━━━ Exercise input

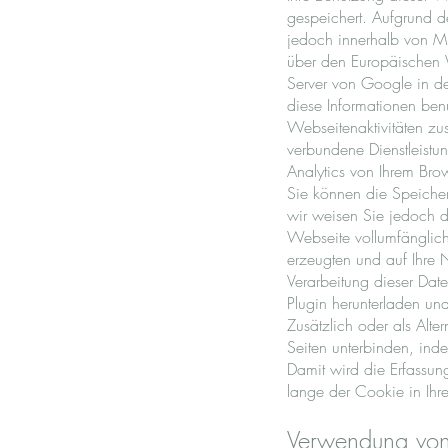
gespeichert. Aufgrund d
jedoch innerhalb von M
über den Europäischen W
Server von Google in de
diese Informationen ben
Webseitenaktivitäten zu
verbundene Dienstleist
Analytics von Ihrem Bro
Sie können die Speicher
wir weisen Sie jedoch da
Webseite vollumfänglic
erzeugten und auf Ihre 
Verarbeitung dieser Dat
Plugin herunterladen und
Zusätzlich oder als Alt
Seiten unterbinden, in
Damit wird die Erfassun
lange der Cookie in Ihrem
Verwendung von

━━━━━━
━━━ Exercise input

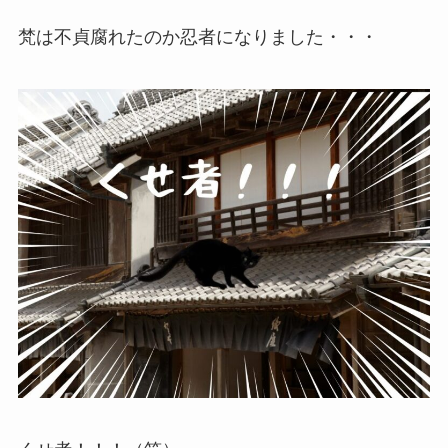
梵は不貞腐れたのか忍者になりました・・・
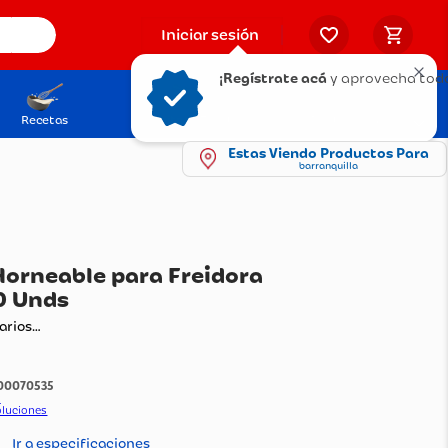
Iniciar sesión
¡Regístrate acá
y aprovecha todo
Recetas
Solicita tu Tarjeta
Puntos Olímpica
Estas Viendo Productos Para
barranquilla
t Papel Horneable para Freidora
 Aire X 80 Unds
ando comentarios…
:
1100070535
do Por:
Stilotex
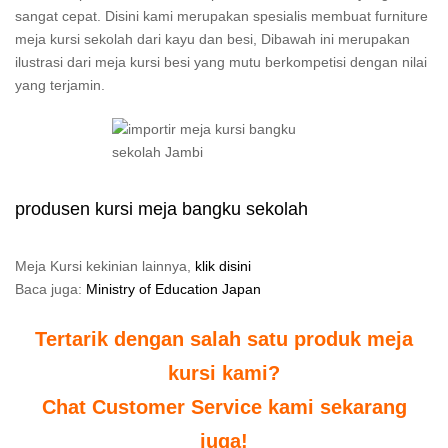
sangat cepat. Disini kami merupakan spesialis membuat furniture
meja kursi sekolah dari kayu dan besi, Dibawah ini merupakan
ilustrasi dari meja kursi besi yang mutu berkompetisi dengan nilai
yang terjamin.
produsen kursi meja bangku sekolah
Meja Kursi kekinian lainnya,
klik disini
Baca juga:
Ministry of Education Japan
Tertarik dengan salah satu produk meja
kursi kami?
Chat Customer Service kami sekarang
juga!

━━━━━━

== Description of the task ==
Collect every line above that contains the word "merupakan".

== Solution to this problem ==
sangat cepat. Disini kami merupakan spesialis membuat furniture
meja kursi sekolah dari kayu dan besi, Dibawah ini merupakan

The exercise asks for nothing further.